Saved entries
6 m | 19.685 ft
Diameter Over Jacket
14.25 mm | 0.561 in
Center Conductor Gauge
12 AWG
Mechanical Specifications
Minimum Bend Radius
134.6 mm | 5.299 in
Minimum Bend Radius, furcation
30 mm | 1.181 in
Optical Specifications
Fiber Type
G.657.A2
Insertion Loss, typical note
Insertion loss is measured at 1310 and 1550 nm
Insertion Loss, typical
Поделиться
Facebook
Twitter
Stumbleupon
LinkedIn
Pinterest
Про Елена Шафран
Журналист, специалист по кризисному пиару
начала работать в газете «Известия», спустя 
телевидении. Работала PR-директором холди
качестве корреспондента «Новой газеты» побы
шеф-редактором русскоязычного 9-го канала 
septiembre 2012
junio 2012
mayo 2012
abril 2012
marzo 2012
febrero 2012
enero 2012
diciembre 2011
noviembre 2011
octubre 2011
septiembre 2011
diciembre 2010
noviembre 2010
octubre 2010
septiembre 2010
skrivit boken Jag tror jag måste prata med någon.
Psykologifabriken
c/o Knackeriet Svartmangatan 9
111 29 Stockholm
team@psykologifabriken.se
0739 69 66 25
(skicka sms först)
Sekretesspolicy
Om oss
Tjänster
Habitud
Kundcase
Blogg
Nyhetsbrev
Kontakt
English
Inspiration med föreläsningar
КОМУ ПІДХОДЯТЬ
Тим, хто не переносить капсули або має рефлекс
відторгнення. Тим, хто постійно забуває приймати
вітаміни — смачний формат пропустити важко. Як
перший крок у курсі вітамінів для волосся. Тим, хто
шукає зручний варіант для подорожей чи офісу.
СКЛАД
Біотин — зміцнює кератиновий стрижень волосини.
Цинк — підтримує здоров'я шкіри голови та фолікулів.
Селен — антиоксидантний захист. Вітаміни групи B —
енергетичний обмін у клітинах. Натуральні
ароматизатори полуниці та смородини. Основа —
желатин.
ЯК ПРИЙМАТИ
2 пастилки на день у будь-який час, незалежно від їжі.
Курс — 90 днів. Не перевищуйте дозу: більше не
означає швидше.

**Task requirements**
Say how many lines of the records include the word "Radius", and give nothing but the number.

**Response area**
2